Divaldo cita a "aculturação dos silvícolas" que destruiu "culturas veneráveis" e ignora que um dos que fizeram isso com gosto foi o padre Manuel da Nóbrega, que voltou através de Francisco Cândido Xavier, de quem o baiano é discípulo, sob o nome de Emmanuel. E quem imagina que Emmanuel - um servo de colonizadores que, pelo jeito, "voltou" de maneira "mais feliz" que os coitados dos refugiados - se arrependeu de seus métodos, está redondamente enganado.

O método de deturpação da Doutrina Espírita se assemelha muito com a catequização dos jesuítas sobre os índios. Fingia-se a assimilação das culturas do "outro", e as "devolvia" descaraterizadas pelos dogmas católicos medievais.
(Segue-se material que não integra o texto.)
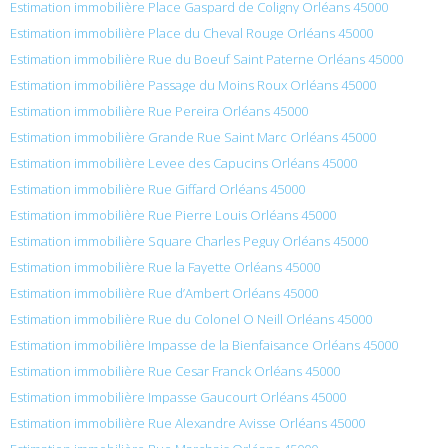
Estimation immobilière Place Gaspard de Coligny Orléans 45000
Estimation immobilière Place du Cheval Rouge Orléans 45000
Estimation immobilière Rue du Boeuf Saint Paterne Orléans 45000
Estimation immobilière Passage du Moins Roux Orléans 45000
Estimation immobilière Rue Pereira Orléans 45000
Estimation immobilière Grande Rue Saint Marc Orléans 45000
Estimation immobilière Levee des Capucins Orléans 45000
Estimation immobilière Rue Giffard Orléans 45000
Estimation immobilière Rue Pierre Louis Orléans 45000
Estimation immobilière Square Charles Peguy Orléans 45000
Estimation immobilière Rue la Fayette Orléans 45000
Estimation immobilière Rue d’Ambert Orléans 45000
Estimation immobilière Rue du Colonel O Neill Orléans 45000
Estimation immobilière Impasse de la Bienfaisance Orléans 45000
Estimation immobilière Rue Cesar Franck Orléans 45000
Estimation immobilière Impasse Gaucourt Orléans 45000
Estimation immobilière Rue Alexandre Avisse Orléans 45000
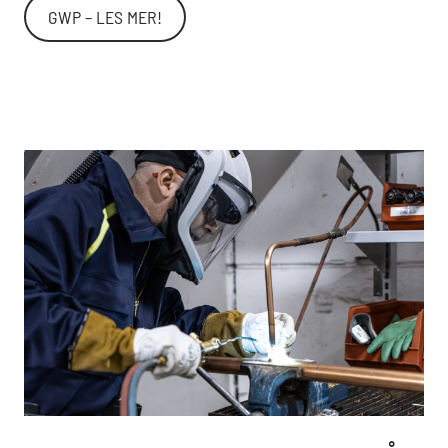
GWP – LES MER!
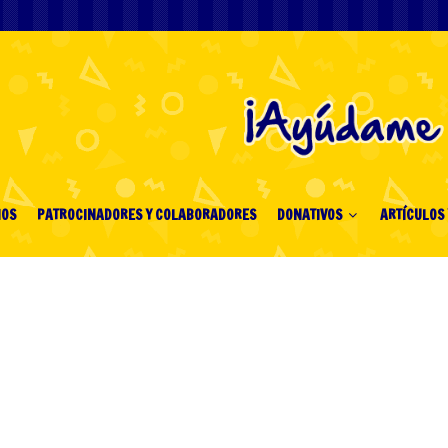
IOS
PATROCINADORES Y COLABORADORES
DONATIVOS
ARTÍCULOS 
cencia en España ¿Son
O próprio Divaldo contribuiu com gosto com essa "aculturação" que desfigurou o legado kardeciano com dogmas do mesmíssimo Catolicismo jesuíta.

Além disso, quando houve a crise da fase abertamente roustanguista do "movimento espírita", quando Luciano dos Anjos denunciou que Divaldo Franco havia plagiado obras de Chico Xavier, os "espíritas" sofreram um racha, isolando a alta cúpula da FEB e criando uma falsa aliança entre "místicos" regionalistas (Chico e Divaldo) e "científicos" (como Herculano Pires) que deu origem à "fase dúbia", houve uma grande manobra.

Forjando "mensagens espirituais" de Bezerra de Menezes, os "místicos regionalistas" se dirigiram à alta cúpula dac FEB mostrando um suposto espírito de um de seus fundadores se dizendo "arrependido" do roustanguismo. e, pretensamente identificado com as bases espíritas originais, pedia aos "espíritas" para "kardequizar", uma clara corruptela do termo "catequizar", um trocadilho que diz muito em si.

OS REFUGIADOS

Ignoram os "espíritas" a agonia dos refugiados dos países em conflito, como Iraque, Líbano e Síria. São pessoas que não podem viver nesses lugares. Elas têm o risco de serem atingidas por bombas dentro de casa, ou serem vítimas de atentados durante uma inocente saída de casa.

Ainda em seu juízo de valor, Divaldo Franco ainda fala dos refugiados como "aqueles estão retornando hoje à pátria, no estado de miséria, e que ameaçam os próprios países de onde saíram, para, um dia, buscarem a fortuna para o conforto europeu", como se dissesse que os refugiados "estão pagando pelo que merecem", um punhal disfarçado em tão dóceis palavras.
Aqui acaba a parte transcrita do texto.